In one recent late night scroll—burning time I am told I should be doing other things—I ran across a reddit group documenting “desire paths,” or worn paths in grass or dirt that run at an angle to existing pavement or sidewalks. The name comes from how desire, or whim, or need can lead us to go a different direction than we are supposed to. How together like deer or cows or elephants relief carving the grass with hooves we can find ourselves stepping out on our own and finding kindred spirits along the way.
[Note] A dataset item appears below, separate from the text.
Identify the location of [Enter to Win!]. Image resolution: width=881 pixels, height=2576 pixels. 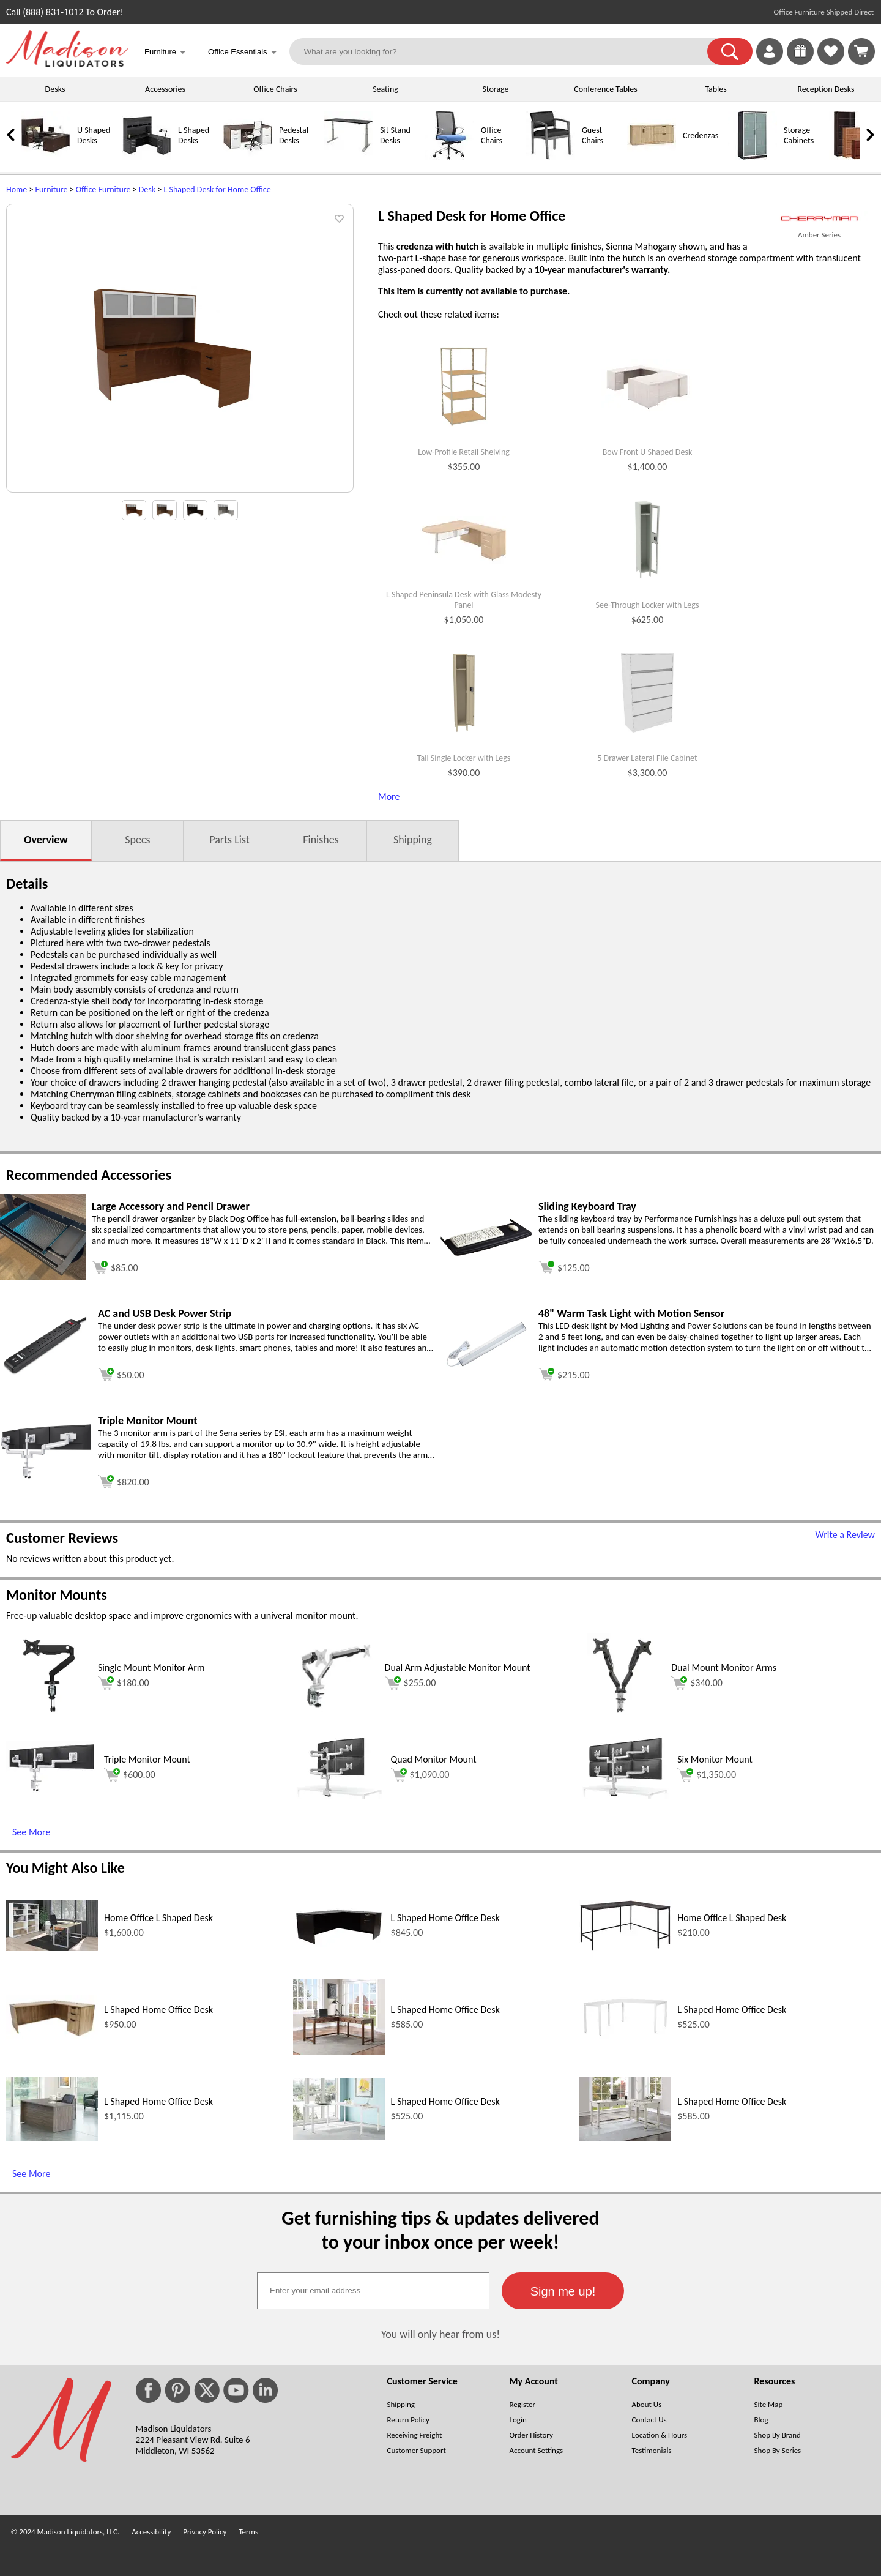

Desire paths are often discussed because they reveal insufficiency or inefficiency in the built environment where we live. These are unsanctioned shortcuts and paths of least resistance and—impishly—sometimes deviation for deviation’s sake. Many are faster than paved options. A few are just explorations. The author Robert Macfarlane calls them “free-will ways.” Playwright J.M. Barrie went with “paths that have made themselves.”
They can indicate the yearning of those wishing to walk, a way to voice individuality with our bodies, a kind of civil disobedience to crowd control. For Andrew Furman, an architecture professor who has spent years looking at desire paths, they tell us something about “the endless human desire to have choice. The importance of not having someone prescribe your path.” In a heavily constructed city, there are “rules as to how public and public-private spaces are used,” he says. These foot-made paths are where “an individual can really write their own story.”
Sometimes these paths become themselves part of the built environment, spawning secondary spurs. According to some urban planning experts, Broadway was New York City’s earliest desire path, following as it does the Native American-made Wickquasgeck Path, thought to have been the shortest route between pre-colonial settlements in Manhattan avoiding swamps and hills. Broadway is the only remaining desire path, according to some scholars, that hasn’t been wiped out by a European grid being overlaid. I like to imagine it as a place of desire centered on desire—what are plays but explorations of what we want and what happens when we try to get it? Of temporarily imagining a life lived in a different way, of other paths chosen?
Desire paths also reveal insufficiency in what exists metaphorically, too. We are more likely to act out when feeling hemmed in. Freedom begets freedom while cages beget escape. I’ve never had the urge to harm other things but I do understand the impulse to act out when hemmed in, practically and emotionally. To chafe at rules and requirements. To prickle at demands. “Walk here,” the sidewalk commands. Stop. Do not enter. No loitering. No trespassing. No dogs allowed. So much of the urban walking environment involves beratement and surveillance.
Making a new path feels like an act of optimism. Together we are going someplace unforeseen by abstract planners staring at blueprints and property lines. It can be an act of kinship rebellion: together, using just the freedom of our bodies, we can tangibly change the world around us, one footstep at a time.
No discussion of desire paths would be complete without touching on one of my favorite pieces of modern art, Richard Long’s 1967 “A Line Made by Walking.” I could wax poetic on this work for hours but in short I love its tension between mathematical precision and a wild organic meadow, simultaneously modern and human and ancient and animal. The work is deliciously impermanent. The grass will grow again unless another chooses to follow and who knows how long it will last but none of that matters because for a beautiful moment it exists—a creation made by nothing more than movement—and is that not a metaphor for living?
The writer John Barth wrote that “paths should be laid where people walk, instead of walking where paths are laid.” I think this applies to the paths of our lives as well as the literal walks we take. So I will keep scrolling when I know I should be sleeping or writing or working or cleaning, taking a winding approach with how I spend my time. And I will not stay on a road if there is a more interesting way to get where I want to go. Why live without the desire to explore, why follow directions if there is a more intriguing option? We don’t need to go through the motions, stuck on sterilized pavement, we can choose how and when and where we end up. Desire helps us remember we are alive.